● **LISTED RECORDS**:
------------------------------------------------

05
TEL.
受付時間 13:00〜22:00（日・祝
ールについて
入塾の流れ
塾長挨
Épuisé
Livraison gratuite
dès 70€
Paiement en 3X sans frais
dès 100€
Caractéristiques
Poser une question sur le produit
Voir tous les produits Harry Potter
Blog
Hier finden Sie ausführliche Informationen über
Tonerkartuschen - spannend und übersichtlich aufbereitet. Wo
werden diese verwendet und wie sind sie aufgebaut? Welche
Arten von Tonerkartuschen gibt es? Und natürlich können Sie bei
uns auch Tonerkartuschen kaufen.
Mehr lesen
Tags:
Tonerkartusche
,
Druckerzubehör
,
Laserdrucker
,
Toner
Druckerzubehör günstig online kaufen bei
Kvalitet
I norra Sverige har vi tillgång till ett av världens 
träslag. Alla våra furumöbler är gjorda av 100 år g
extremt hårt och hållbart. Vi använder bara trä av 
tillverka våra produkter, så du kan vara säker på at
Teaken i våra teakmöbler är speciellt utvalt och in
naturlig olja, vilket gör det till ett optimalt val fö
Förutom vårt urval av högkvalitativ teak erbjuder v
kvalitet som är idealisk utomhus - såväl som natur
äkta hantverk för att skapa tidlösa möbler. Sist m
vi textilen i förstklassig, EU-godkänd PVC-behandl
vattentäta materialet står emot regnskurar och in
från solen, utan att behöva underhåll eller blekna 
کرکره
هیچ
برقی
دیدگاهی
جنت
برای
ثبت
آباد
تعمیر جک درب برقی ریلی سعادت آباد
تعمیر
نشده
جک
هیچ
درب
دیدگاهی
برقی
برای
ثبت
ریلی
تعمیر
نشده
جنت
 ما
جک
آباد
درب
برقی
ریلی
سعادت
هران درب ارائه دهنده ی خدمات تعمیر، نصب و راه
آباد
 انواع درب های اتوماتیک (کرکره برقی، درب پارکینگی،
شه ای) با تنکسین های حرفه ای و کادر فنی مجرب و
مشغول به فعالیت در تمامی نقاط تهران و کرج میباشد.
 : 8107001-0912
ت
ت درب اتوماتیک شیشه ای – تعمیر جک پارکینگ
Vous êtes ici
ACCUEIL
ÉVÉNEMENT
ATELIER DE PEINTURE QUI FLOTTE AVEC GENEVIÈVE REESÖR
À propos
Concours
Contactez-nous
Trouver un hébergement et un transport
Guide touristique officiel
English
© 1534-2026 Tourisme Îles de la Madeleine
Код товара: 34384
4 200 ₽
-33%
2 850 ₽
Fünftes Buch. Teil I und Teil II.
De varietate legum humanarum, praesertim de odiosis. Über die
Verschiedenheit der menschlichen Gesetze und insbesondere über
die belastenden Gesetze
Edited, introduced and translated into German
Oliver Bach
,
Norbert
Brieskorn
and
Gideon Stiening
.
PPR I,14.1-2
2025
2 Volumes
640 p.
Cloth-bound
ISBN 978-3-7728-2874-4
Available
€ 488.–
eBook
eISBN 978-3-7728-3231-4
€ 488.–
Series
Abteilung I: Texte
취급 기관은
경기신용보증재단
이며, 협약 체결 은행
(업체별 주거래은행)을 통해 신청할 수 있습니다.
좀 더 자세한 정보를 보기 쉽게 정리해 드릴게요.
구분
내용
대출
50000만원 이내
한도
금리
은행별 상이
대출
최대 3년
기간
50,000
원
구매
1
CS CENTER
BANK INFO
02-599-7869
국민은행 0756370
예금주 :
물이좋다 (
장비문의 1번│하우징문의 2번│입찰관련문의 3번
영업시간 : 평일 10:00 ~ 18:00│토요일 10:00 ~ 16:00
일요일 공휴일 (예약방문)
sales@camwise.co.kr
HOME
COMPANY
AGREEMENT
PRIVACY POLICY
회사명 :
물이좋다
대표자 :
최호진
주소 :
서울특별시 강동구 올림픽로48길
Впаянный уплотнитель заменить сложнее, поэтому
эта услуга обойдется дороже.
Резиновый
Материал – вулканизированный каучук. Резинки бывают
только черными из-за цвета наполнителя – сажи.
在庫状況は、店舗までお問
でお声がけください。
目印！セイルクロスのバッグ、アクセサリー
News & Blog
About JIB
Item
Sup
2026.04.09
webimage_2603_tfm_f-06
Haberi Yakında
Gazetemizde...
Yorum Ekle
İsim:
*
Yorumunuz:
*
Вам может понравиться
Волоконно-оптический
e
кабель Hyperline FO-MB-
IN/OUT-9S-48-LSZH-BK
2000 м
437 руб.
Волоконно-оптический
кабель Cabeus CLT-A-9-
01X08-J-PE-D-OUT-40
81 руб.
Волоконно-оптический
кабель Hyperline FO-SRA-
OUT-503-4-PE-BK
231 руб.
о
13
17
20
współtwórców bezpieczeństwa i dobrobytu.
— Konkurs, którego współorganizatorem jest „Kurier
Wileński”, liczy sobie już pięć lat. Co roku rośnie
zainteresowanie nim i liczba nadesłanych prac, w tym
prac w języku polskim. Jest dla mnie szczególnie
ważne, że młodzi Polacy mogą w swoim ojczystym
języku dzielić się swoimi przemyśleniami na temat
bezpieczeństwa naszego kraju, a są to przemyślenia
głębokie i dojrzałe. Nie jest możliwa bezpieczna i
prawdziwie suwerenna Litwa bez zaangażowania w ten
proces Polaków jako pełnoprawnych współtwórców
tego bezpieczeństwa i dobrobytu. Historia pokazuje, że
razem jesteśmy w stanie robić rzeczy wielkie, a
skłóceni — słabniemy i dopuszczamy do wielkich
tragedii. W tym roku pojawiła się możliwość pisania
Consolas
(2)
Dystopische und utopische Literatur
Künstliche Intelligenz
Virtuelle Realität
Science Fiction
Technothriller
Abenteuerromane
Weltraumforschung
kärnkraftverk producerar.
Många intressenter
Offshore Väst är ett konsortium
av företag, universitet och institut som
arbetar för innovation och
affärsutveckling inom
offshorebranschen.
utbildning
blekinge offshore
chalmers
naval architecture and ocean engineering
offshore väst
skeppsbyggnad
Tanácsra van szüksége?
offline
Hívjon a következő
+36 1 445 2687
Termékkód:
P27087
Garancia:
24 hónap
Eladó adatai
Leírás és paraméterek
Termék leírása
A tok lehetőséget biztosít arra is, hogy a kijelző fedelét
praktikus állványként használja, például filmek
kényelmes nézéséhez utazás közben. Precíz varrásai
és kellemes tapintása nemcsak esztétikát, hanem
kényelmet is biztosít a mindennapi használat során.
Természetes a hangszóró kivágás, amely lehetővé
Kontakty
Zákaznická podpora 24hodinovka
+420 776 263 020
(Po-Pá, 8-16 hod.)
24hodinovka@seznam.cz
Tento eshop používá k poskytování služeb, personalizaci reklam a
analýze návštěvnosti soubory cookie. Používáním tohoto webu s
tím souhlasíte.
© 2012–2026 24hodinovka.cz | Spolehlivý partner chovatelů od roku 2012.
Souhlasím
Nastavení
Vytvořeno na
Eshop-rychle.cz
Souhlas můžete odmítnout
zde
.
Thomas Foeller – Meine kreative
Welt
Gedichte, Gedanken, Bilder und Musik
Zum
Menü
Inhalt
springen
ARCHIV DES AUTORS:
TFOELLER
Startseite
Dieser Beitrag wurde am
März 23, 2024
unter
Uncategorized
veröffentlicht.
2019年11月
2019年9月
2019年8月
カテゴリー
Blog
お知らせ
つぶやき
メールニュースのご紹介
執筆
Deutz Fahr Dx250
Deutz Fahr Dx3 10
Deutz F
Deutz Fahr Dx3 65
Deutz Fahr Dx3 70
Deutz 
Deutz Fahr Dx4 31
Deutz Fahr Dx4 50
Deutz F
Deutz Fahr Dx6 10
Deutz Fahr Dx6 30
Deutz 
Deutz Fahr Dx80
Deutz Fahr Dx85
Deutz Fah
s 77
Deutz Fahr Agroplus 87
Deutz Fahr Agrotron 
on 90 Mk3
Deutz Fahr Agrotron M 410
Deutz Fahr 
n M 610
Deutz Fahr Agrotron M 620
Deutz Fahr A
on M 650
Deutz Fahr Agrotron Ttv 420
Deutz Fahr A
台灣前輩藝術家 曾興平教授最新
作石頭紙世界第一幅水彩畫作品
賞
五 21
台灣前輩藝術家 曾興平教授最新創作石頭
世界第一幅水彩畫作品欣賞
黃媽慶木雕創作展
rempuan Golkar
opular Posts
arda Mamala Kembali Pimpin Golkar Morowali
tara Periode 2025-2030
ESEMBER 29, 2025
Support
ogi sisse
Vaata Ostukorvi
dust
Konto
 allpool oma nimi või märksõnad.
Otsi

------------------------------------------------

● **THE TASK**: Using the material, show each line where the string "dobrobytu" can be found.

● **ANSWER AREA**:
współtwórców bezpieczeństwa i dobrobytu.
tego bezpieczeństwa i dobrobytu. Historia pokazuje, że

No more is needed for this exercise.